*Aim of the task*.
Word for word, reproduce each line of the data below, omitting every image.

+ + + + + + +

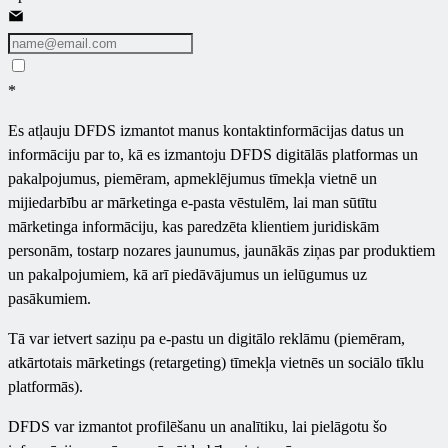
*
Es atļauju DFDS izmantot manus kontaktinformācijas datus un
informāciju par to, kā es izmantoju DFDS digitālās platformas un
pakalpojumus, piemēram, apmeklējumus tīmekļa vietnē un
mijiedarbību ar mārketinga e-pasta vēstulēm, lai man sūtītu
mārketinga informāciju, kas paredzēta klientiem juridiskām
personām, tostarp nozares jaunumus, jaunākās ziņas par produktiem
un pakalpojumiem, kā arī piedāvājumus un ielūgumus uz
pasākumiem.
Tā var ietvert saziņu pa e-pastu un digitālo reklāmu (piemēram,
atkārtotais mārketings (retargeting) tīmekļa vietnēs un sociālo tīklu
platformās).
DFDS var izmantot profilēšanu un analītiku, lai pielāgotu šo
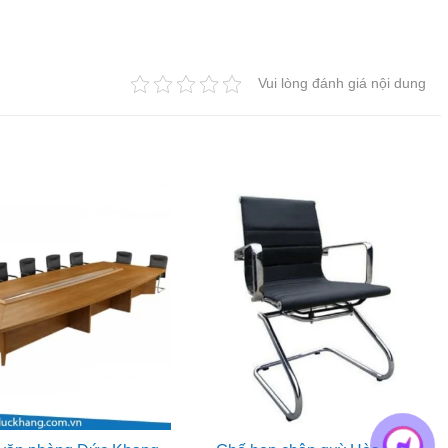
Vui lòng đánh giá nội dung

+ + + + + + +

*Task solution*.
*
Es atļauju DFDS izmantot manus kontaktinformācijas datus un
informāciju par to, kā es izmantoju DFDS digitālās platformas un
pakalpojumus, piemēram, apmeklējumus tīmekļa vietnē un
mijiedarbību ar mārketinga e-pasta vēstulēm, lai man sūtītu
mārketinga informāciju, kas paredzēta klientiem juridiskām
personām, tostarp nozares jaunumus, jaunākās ziņas par produktiem
un pakalpojumiem, kā arī piedāvājumus un ielūgumus uz
pasākumiem.
Tā var ietvert saziņu pa e-pastu un digitālo reklāmu (piemēram,
atkārtotais mārketings (retargeting) tīmekļa vietnēs un sociālo tīklu
platformās).
DFDS var izmantot profilēšanu un analītiku, lai pielāgotu šo
Vui lòng đánh giá nội dung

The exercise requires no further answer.